Phosphorus doped hierarchical porous carbon: an efficient oxygen reduction electrocatalyst for on-site H2O2 production

Abstract

The electrochemical oxygen reduction reaction through a two-electron process (2e⁻ ORR) has been considered a promising alternative for on-site hydrogen peroxide (H₂O₂) production. Nevertheless, exploring low-cost and stable electrocatalysts with higher activity and selectivity remains a great challenge in practical applications. Herein, a novel phosphorus-doped macro/meso/micro-porous carbon (P-MC) electrocatalyst was successfully synthesized using sodium phytate (SP) as the precursor, which can not only change the electronic structure of carbon by P-doping, but also regulate the pore structure of the material with self-decomposition.
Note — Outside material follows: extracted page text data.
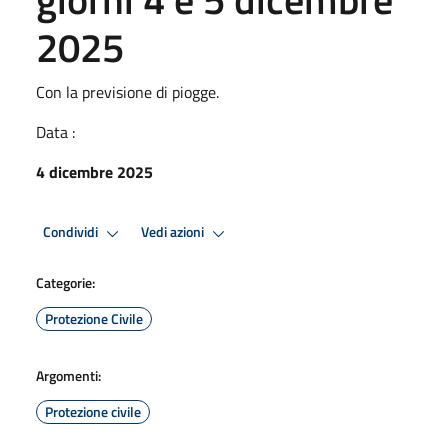
2025
Con la previsione di piogge.
Data :
4 dicembre 2025
Condividi
Vedi azioni
Categorie:
Protezione Civile
Argomenti:
Protezione civile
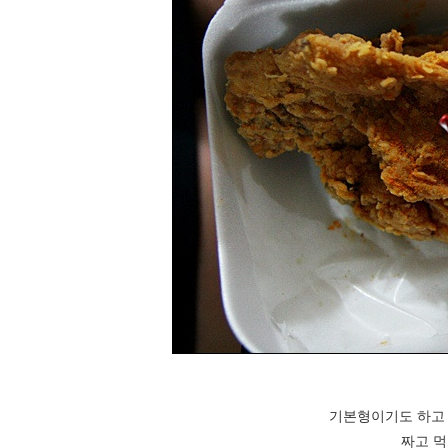
기본형이기도 하고 
짜고 먹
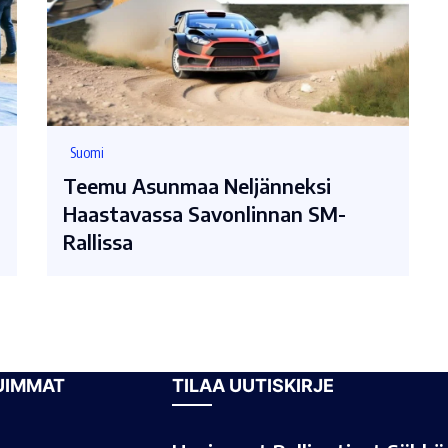
Suomi
Teemu Asunmaa Neljänneksi
Haastavassa Savonlinnan SM-
Rallissa
UIMMAT
TILAA UUTISKIRJE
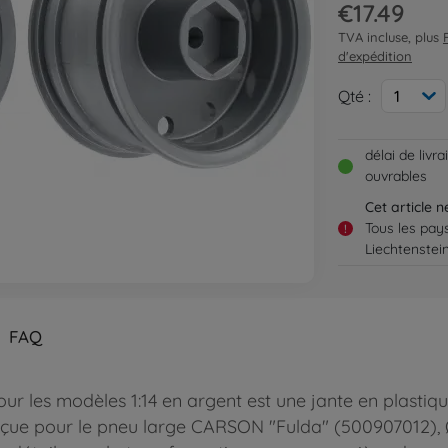
€17.49
TVA incluse, plus
d'expédition
Qté :
1
délai de livr
ouvrables
Cet article 
Tous les pay
!
Liechtenstei
FAQ
 les modèles 1:14 en argent est une jante en plastiq
çue pour le pneu large CARSON "Fulda" (500907012), Ø 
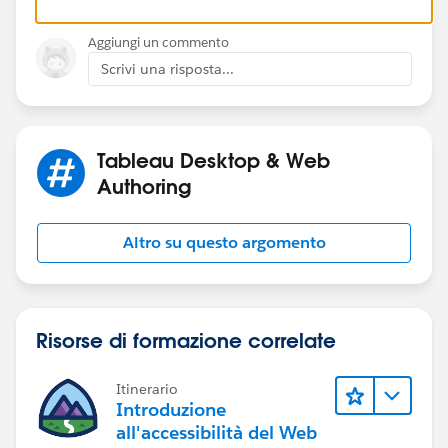
Aggiungi un commento
Scrivi una risposta...
Tableau Desktop & Web
Authoring
Altro su questo argomento
Risorse di formazione correlate
Itinerario
Introduzione
all'accessibilità del Web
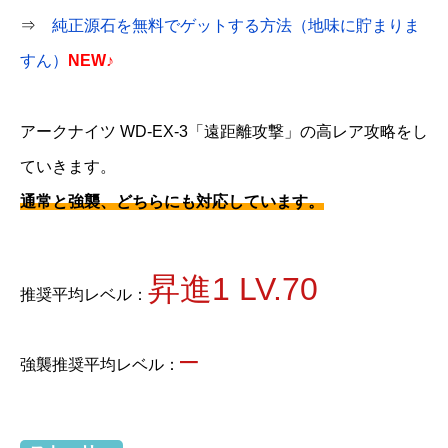
⇒
純正源石を無料でゲットする方法（地味に貯まりま
すん）
NEW♪
アークナイツ WD-EX-3「遠距離攻撃」の高レア攻略をし
ていきます。
通常と強襲、どちらにも対応しています。
昇進1 LV.70
推奨平均レベル：
–
強襲推奨平均レベル：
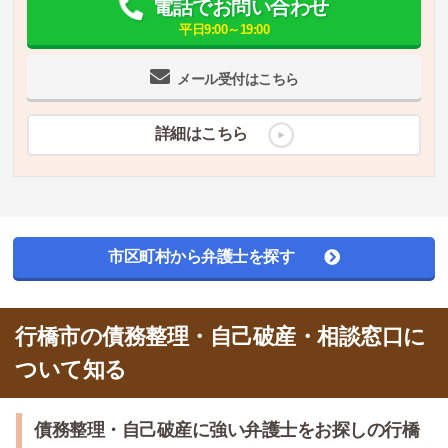
電話でお問い合わせ
平日9:00～19:00
メール受付はこちら
詳細はこちら
市区町村から弁護士を探す
行橋市の債務整理・自己破産・相談窓口に
ついて知る
債務整理・自己破産に強い弁護士をお探しの行橋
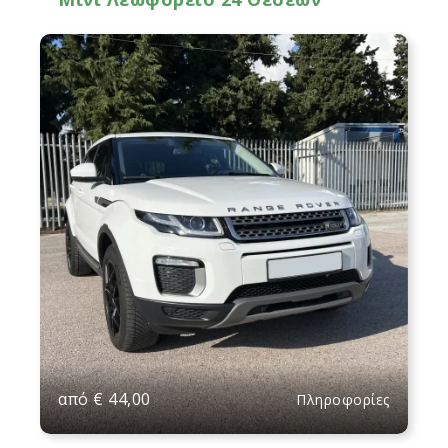
από
€
44,00
Πληροφορίες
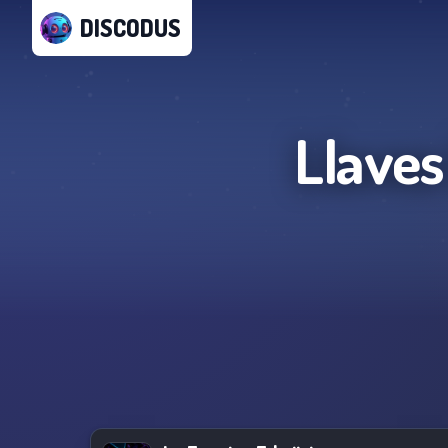
DISCODUS
Llaves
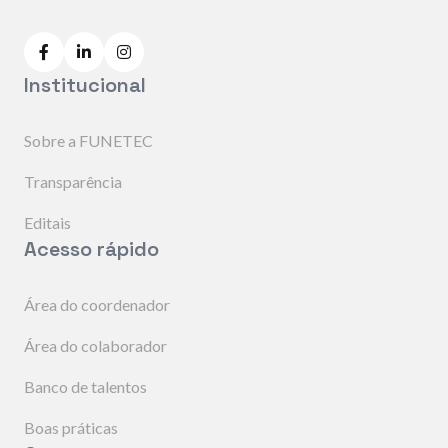
Institucional
Sobre a FUNETEC
Transparência
Editais
Acesso rápido
Área do coordenador
Área do colaborador
Banco de talentos
Boas práticas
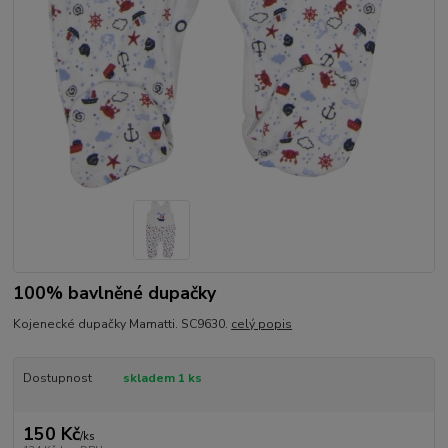
100% bavlněné dupačky
Kojenecké dupačky Mamatti. SC9630.
celý popis
Dostupnost
skladem 1 ks
150 Kč
/
ks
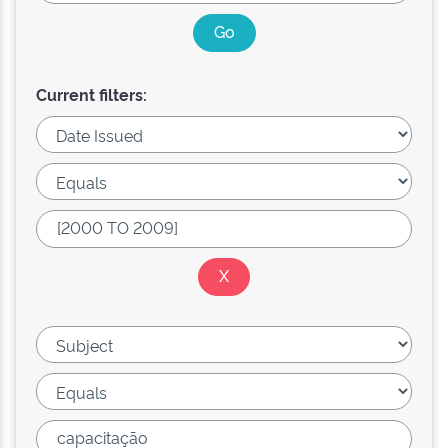
Current filters:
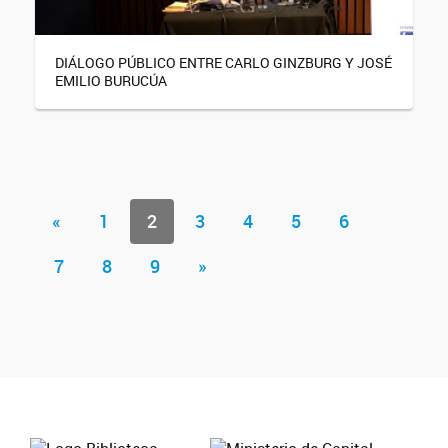
DIÁLOGO PÚBLICO ENTRE CARLO GINZBURG Y JOSÉ
EMILIO BURUCÚA
«
1
2
3
4
5
6
7
8
9
»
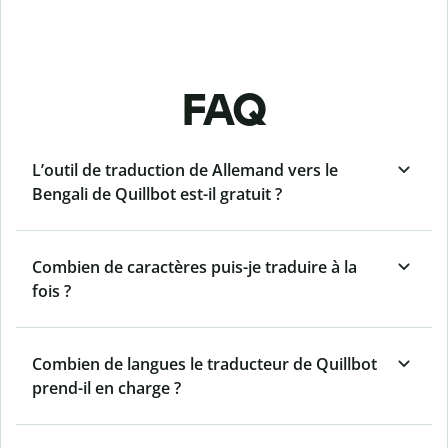
FAQ
L’outil de traduction de Allemand vers le
Bengali de Quillbot est-il gratuit ?
Combien de caractères puis-je traduire à la
fois ?
Combien de langues le traducteur de Quillbot
prend-il en charge ?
Therefore, the prepared P-MC possesses excellent electrocatalytic performance and stability for 2e⁻ ORR. When tested in 0.1 M KOH, the P-MC exhibits an outstanding faradaic efficiency (FE%) over 98% (0.3 V–0.5 V vs. RHE) and a higher H₂O₂ yield of 8.4 mol h⁻¹ g_cat.⁻¹, which is 16.8 times higher than that of MC prepared with glucose as a precursor (0.5 mol h⁻¹ g_cat.⁻¹). Interestingly, the on-site produced H₂O₂ can be successfully used for efficient disinfection and water treatment, which can solve the problems of high cost, environmental pollution, and potential risks in current H₂O₂ industrial production. This study provides a convenient strategy for designing highly active carbon-based electrocatalysts by simultaneously regulating their electronic and pore structure.